UPDATE: NOAA: 2012 Atlantic hurricane season forecast near normal; up to 15 named storms
With the start of the 2012 Atlantic hurricane season less than six weeks away, overall forecasts so far are for the season to be normal to slightly below.
AccuWeather.com, the online weather firm, predicts 12 named storms, including five hurricanes.
Weather Services International (WSI), a part of The Weather Channel, projects 11 named storms, including six hurricanes.
Research meteorologists at Colorado State University (CSU) are only forecasting 10 named storms with four reaching hurricane intensity.
All three forecasts only see two hurricanes becoming major with winds in excess of 110 mph.
A normal season, based on the years from 1981 to 2010, have seen an average of 12 named storms with six becoming hurricanes.
The 2011 Atlantic hurricane season produced 19 named storms and a tropical depression. Seven went on to become hurricanes with four becoming major.
The reasoning for the calmer or less active season ahead is the possible development of El Nino.
Todd Crawford of WSI,
The combination of much cooler North Atlantic ocean temperatures and a trend towards El Nino conditions suggest a notable reduction in activity.

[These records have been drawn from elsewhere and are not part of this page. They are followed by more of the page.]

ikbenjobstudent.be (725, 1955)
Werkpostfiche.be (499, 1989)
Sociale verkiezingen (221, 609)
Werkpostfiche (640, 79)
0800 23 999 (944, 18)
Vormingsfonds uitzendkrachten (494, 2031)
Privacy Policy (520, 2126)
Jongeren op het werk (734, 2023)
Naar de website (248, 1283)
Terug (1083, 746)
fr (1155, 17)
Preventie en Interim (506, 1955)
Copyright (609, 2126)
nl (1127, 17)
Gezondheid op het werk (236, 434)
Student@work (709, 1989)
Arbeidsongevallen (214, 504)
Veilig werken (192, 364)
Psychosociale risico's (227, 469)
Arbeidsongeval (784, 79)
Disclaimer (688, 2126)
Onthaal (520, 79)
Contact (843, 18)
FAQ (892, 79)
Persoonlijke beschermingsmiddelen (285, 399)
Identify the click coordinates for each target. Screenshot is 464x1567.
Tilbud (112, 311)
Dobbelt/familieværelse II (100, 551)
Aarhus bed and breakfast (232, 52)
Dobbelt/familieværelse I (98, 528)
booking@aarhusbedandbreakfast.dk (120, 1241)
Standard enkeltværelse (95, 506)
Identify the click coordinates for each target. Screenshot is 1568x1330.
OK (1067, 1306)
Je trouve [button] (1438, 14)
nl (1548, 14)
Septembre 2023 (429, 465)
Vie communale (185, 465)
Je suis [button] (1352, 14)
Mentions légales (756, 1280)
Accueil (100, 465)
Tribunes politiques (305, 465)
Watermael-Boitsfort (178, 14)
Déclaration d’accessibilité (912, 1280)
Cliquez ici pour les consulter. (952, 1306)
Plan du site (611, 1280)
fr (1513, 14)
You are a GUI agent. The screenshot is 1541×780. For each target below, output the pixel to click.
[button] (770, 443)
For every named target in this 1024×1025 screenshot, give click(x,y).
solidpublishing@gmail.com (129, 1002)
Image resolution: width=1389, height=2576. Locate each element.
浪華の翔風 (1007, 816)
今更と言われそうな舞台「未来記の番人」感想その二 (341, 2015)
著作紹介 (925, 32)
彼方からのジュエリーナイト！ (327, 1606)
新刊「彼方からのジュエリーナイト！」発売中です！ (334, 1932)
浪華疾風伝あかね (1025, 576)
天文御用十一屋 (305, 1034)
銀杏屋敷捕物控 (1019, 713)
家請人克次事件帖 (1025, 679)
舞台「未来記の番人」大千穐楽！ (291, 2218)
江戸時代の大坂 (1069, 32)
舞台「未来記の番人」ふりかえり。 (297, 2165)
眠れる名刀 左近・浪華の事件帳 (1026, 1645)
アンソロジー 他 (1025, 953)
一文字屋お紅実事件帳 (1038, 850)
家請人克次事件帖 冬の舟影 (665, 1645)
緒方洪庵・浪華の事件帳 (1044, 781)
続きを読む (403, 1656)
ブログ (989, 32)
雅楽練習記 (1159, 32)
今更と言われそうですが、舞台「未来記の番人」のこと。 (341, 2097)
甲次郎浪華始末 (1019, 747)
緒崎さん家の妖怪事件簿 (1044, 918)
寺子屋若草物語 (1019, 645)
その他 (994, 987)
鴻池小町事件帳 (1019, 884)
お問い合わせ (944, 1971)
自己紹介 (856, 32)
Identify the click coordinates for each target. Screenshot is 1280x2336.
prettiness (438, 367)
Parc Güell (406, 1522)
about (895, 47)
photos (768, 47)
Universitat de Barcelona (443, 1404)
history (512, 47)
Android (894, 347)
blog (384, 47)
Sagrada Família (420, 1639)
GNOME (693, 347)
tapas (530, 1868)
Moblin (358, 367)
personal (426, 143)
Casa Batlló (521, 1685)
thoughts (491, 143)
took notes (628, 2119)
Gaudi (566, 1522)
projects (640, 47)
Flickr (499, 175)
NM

Phil Klotzbach of the CSU Tropical Meteorology Project,
We have witnessed cooling of the tropical Atlantic during this past winter, and there is a fairly high likelihood that an El Nino event will develop this summer. Typically, El Nino is associated with stronger vertical shear across the tropical Atlantic, creating conditions less conducive for storm formation.
The National Hurricane Center does not release its forecast until May 24th.
Hurricane season begins June 1 and lasts until Nov. 30.